▶ Work instructions:
Exact reproduction is required for the lines below starting at the line with "ー修正を修正します。等" and ending at the line with "avı sevdalılarına, kaliteli", both included. No other lines, and no pictures.

┌─ Listed records

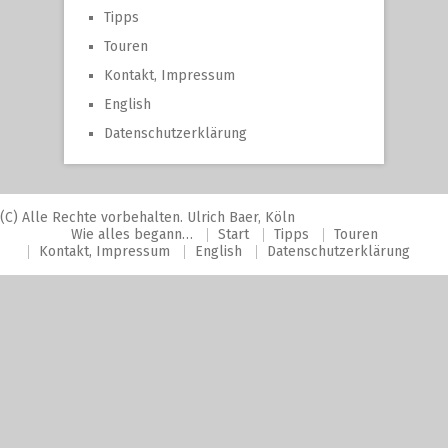
Tipps
Touren
Kontakt, Impressum
English
Datenschutzerklärung
(C) Alle Rechte vorbehalten. Ulrich Baer, Köln
Wie alles begann…
Start
Tipps
Touren
Kontakt, Impressum
English
Datenschutzerklärung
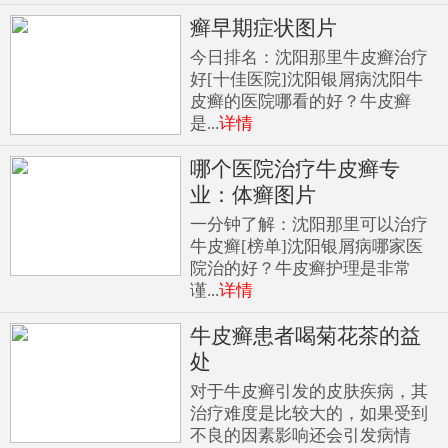
癣早期症状图片
今日排名：沈阳那里牛皮癣治疗
好[十佳医院]沈阳银屑病沈阳牛
皮癣的医院哪看的好？牛皮癣
是...
详情
哪个医院治疗牛皮癣专
业：体癣图片
一分钟了解：沈阳那里可以治疗
牛皮癣[榜单]沈阳银屑病哪家医
院治的好？牛皮癣护理是非常
谨...
详情
牛皮癣患者喝菊花茶的益
处
对于牛皮癣引发的皮肤疾病，其
治疗难度是比较大的，如果受到
不良的因素影响还会引发病情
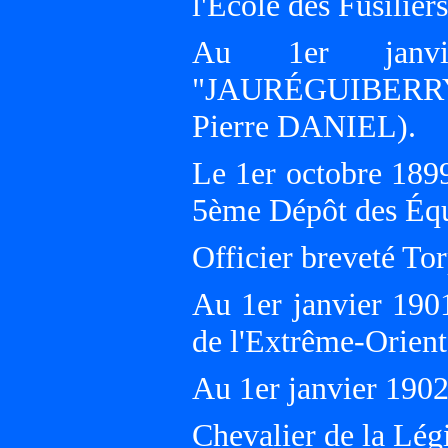
l'École des Fusili
Au 1er janvi
"JAURÉGUIBERRY"
Pierre DANIEL).
Le 1er octobre 189
5ème Dépôt des Équ
Officier breveté Tor
Au 1er janvier 190
de l'Extrême-Orien
Au 1er janvier 19
Chevalier de la Lég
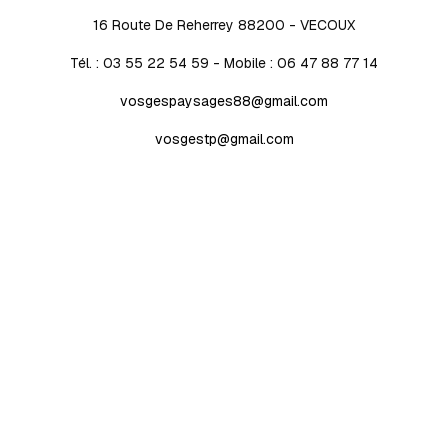
16 Route De Reherrey 88200 - VECOUX
Tél. : 03 55 22 54 59 - Mobile : 06 47 88 77 14
vosgespaysages88@gmail.com
vosgestp@gmail.com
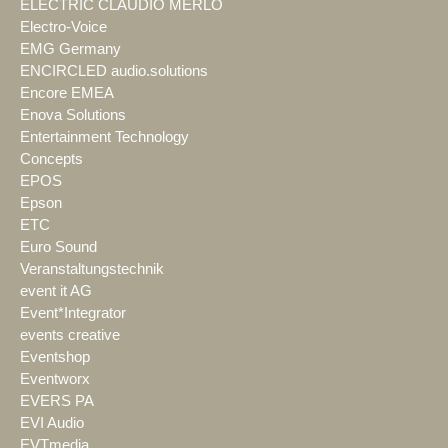
ELECTRIC CLAUDIO MERLO
Electro-Voice
EMG Germany
ENCIRCLED audio.solutions
Encore EMEA
Enova Solutions
Entertainment Technology
Concepts
EPOS
Epson
ETC
Euro Sound
Veranstaltungstechnik
event it AG
Event*Integrator
events creative
Eventshop
Eventworx
EVERS PA
EVI Audio
EVTmedia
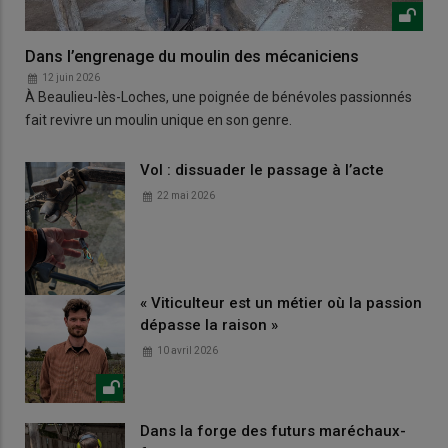
Dans l’engrenage du moulin des mécaniciens
12 juin 2026
À Beaulieu-lès-Loches, une poignée de bénévoles passionnés
fait revivre un moulin unique en son genre.
Vol : dissuader le passage à l’acte
22 mai 2026
« Viticulteur est un métier où la passion
dépasse la raison »
10 avril 2026
Dans la forge des futurs maréchaux-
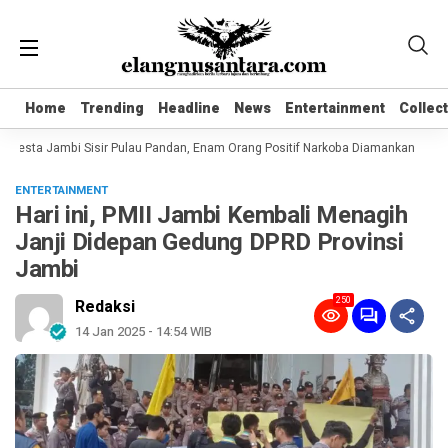
Home
Home
Trending
Trending
Headline
Headline
News
News
Entertainment
Entertainment
Collec
Collec
lresta Jambi Sisir Pulau Pandan, Enam Orang Positif Narkoba Diamankan
Kom
ENTERTAINMENT
Hari ini, PMII Jambi Kembali Menagih
Janji Didepan Gedung DPRD Provinsi
Jambi
250
Redaksi
14 Jan 2025 - 14:54 WIB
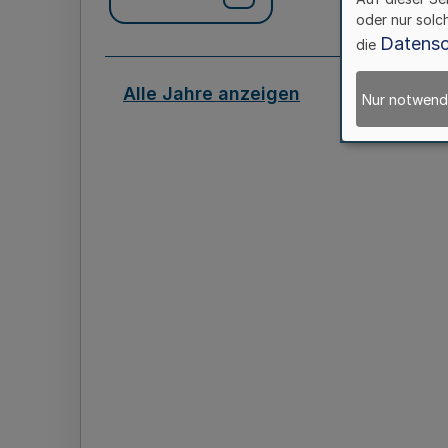
oder nur solc
Datensc
die
Alle Jahre anzeigen
Nur notwend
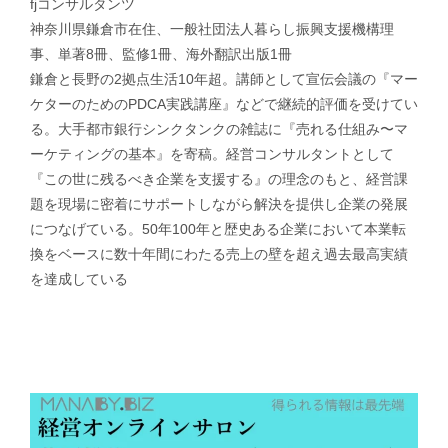
fjコンサルタンツ
神奈川県鎌倉市在住、一般社団法人暮らし振興支援機構理
事、単著8冊、監修1冊、海外翻訳出版1冊
鎌倉と長野の2拠点生活10年超。講師として宣伝会議の『マー
ケターのためのPDCA実践講座』などで継続的評価を受けてい
る。大手都市銀行シンクタンクの雑誌に『売れる仕組み〜マ
ーケティングの基本』を寄稿。経営コンサルタントとして
『この世に残るべき企業を支援する』の理念のもと、経営課
題を現場に密着にサポートしながら解決を提供し企業の発展
につなげている。50年100年と歴史ある企業において本業転
換をベースに数十年間にわたる売上の壁を超え過去最高実績
を達成している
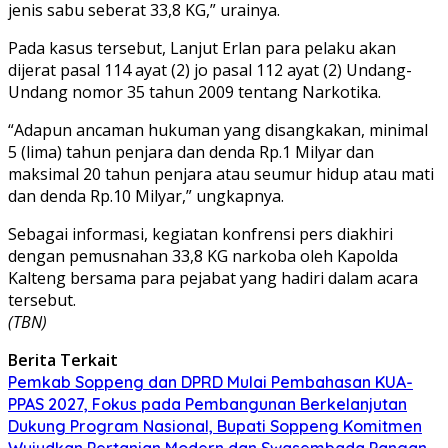
jenis sabu seberat 33,8 KG,” urainya.
Pada kasus tersebut, Lanjut Erlan para pelaku akan
dijerat pasal 114 ayat (2) jo pasal 112 ayat (2) Undang-
Undang nomor 35 tahun 2009 tentang Narkotika.
“Adapun ancaman hukuman yang disangkakan, minimal
5 (lima) tahun penjara dan denda Rp.1 Milyar dan
maksimal 20 tahun penjara atau seumur hidup atau mati
dan denda Rp.10 Milyar,” ungkapnya.
Sebagai informasi, kegiatan konfrensi pers diakhiri
dengan pemusnahan 33,8 KG narkoba oleh Kapolda
Kalteng bersama para pejabat yang hadiri dalam acara
tersebut.
(TBN)
Berita Terkait
Pemkab Soppeng dan DPRD Mulai Pembahasan KUA-
PPAS 2027, Fokus pada Pembangunan Berkelanjutan
Dukung Program Nasional, Bupati Soppeng Komitmen
Wujudkan Pertanian Modern dan Swasembada Pangan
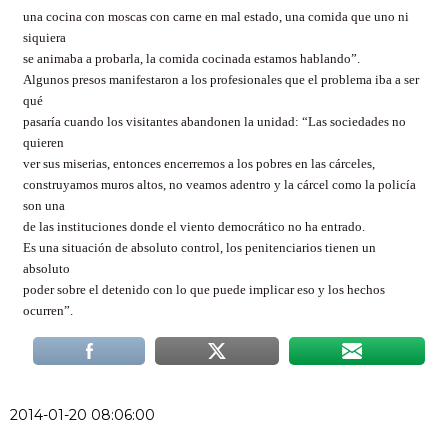
una cocina con moscas con carne en mal estado, una comida que uno ni
siquiera
se animaba a probarla, la comida cocinada estamos hablando”.
Algunos presos manifestaron a los profesionales que el problema iba a ser
qué
pasaría cuando los visitantes abandonen la unidad: “Las sociedades no
quieren
ver sus miserias, entonces encerremos a los pobres en las cárceles,
construyamos muros altos, no veamos adentro y la cárcel como la policía
son una
de las instituciones donde el viento democrático no ha entrado.
Es una situación de absoluto control, los penitenciarios tienen un
absoluto
poder sobre el detenido con lo que puede implicar eso y los hechos
ocurren”.
2014-01-20 08:06:00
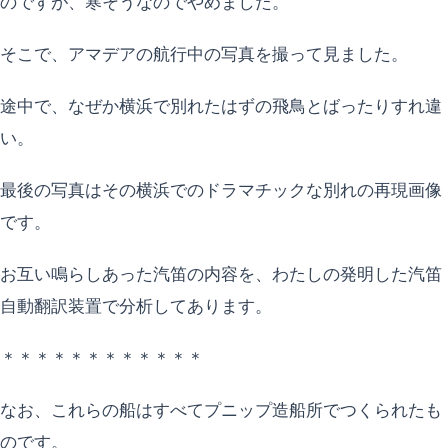
のですが、寒そうなのでやめました。
そこで、アマデアの航行中の写真を撮って見ました。
途中で、なぜか横浜で別れたはずの飛鳥とばったりすれ違
い。
最後の写真はその横浜でのドラマチックな別れの再現画像
です。
お互い鳴らしあった汽笛の内容を、わたしの発明した汽笛
自動翻訳装置で分析してあります。
＊＊＊＊＊＊＊＊＊＊＊＊
なお、これらの船はすべてプニップ造船所でつくられたも
のです。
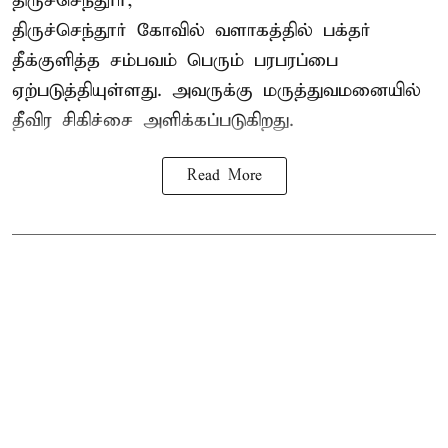
திருச்செந்தூர்,
திருச்செந்தூர் கோவில் வளாகத்தில் பக்தர்
தீக்குளித்த சம்பவம் பெரும் பரபரப்பை
ஏற்படுத்தியுள்ளது. அவருக்கு மருத்துவமனையில்
தீவிர சிகிச்சை அளிக்கப்படுகிறது.
Read More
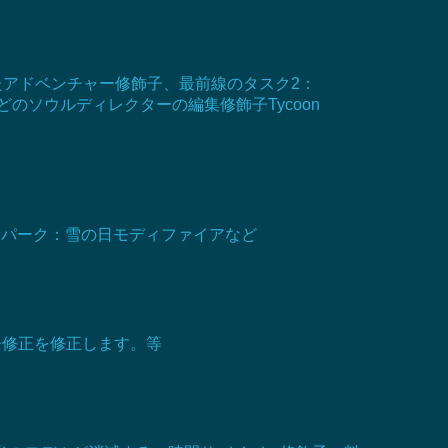
化されたアドベンチャー修飾子、最前線のタスク2：
ier、マレーシア島などのソウルディレクターの編集修飾子Tycoon
ンパーク：雪の日モディファイアなど
ー修正を修正します。等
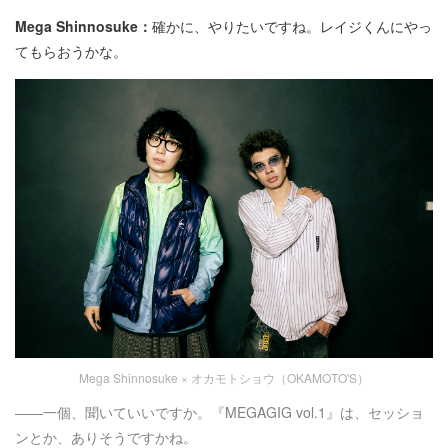
Mega Shinnosuke：
確かに、やりたいですね。レイジくんにやっ
てもらおうかな。
Mega Shinnosuke × オカモトショウ（OKAMOTO'S）
――一個、聞いていいですか。『MEGAGIG vol.1』は、セッショ
ンとか、ありそうですかね。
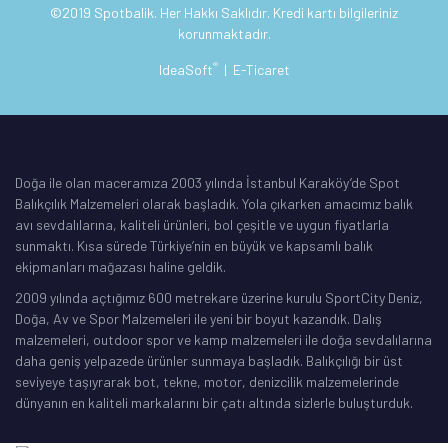
©2019 Spotbalik. Her Hakkı Saklıdır. Kredi kartı bilgileriniz
korunmaktadır.
®
IdeaSoft
|
E-Ticaret
Doğa ile olan maceramıza 2003 yılında İstanbul Karaköy’de Spot
Balıkçılık Malzemeleri olarak başladık. Yola çıkarken amacımız balık
avı sevdalılarına, kaliteli ürünleri, bol çeşitle ve uygun fiyatlarla
sunmaktı. Kısa sürede Türkiye’nin en büyük ve kapsamlı balık
ekipmanları mağazası haline geldik.
2009 yılında açtığımız 600 metrekare üzerine kurulu SportCity Deniz,
Doğa, Av ve Spor Malzemeleri ile yeni bir boyut kazandık. Dalış
malzemeleri, outdoor spor ve kamp malzemeleri ile doğa sevdalılarına
daha geniş yelpazede ürünler sunmaya başladık. Balıkçılığı bir üst
seviyeye taşıyrarak bot, tekne, motor, denizcilik malzemelerinde
dünyanın en kaliteli markalarını bir çatı altında sizlerle buluşturduk.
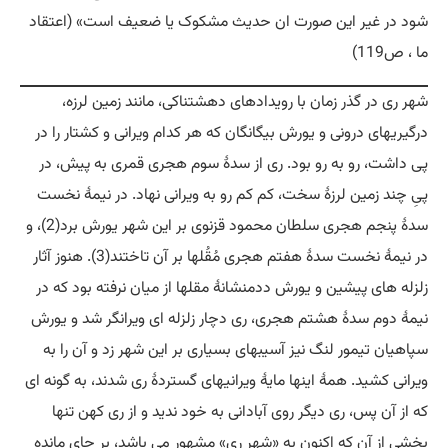
شود در غیر این صورت ان حدیث مشکوک یا ضعیف است» (اعتقاد
ما ، ص119)
شهر ری در گذر زمان با رویدادهای دهشتناکی، مانند زمین لرزه،
درگیریهای درونی و یورش بیگانگان که هر کدام ویرانی و کشتار را در
پی داشت، رو به رو بود. ری از سدۀ سوم هجری قمری به پیش، در
پیِ چند زمین لرزۀ سخت، کم کم رو به ویرانی نهاد. در نیمۀ نخست
سدۀ پنجم هجری سلطان محمود قزنوی بر این شهر یورش برد(2)، و
در نیمۀ نخست سدۀ هفتم هجری مُقُلها بر آن تاختند(3). هنوز آثار
زلزله های پیشین و یورش ددمنشانۀ مقلها از میان نرفته بود كه در
نیمۀ دوم سدۀ هشتم هجری، ری دچار زلزله ای ویرانگر شد و یورش
سپاهيان تيمور لنگ نیز آسیبهای بسیاری بر این شهر زد و آن را به
ويرانی کشید. همۀ اینها مایۀ ویرانیهای گستردۀ ری شدند، به گونه ای
که از آن پس، ری دیگر روی آبادانی به خود نديد و از ری کهن تنها
بخشی از آن که اکنون به «شهر ری» مشهور می باشد، بر جای مانده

└─

▶ Written answer:
ー修正を修正します。等
Mega Shinnosuke：
確かに、やりたいですね。レイジくんにやっ
てもらおうかな。
Mega Shinnosuke × オカモトショウ（OKAMOTO'S）
――一個、聞いていいですか。『MEGAGIG vol.1』は、セッショ
ンとか、ありそうですかね。
©2019 Spotbalik. Her Hakkı Saklıdır. Kredi kartı bilgileriniz
korunmaktadır.
®
IdeaSoft
|
E-Ticaret
Doğa ile olan maceramıza 2003 yılında İstanbul Karaköy’de Spot
Balıkçılık Malzemeleri olarak başladık. Yola çıkarken amacımız balık
avı sevdalılarına, kaliteli ürünleri, bol çeşitle ve uygun fiyatlarla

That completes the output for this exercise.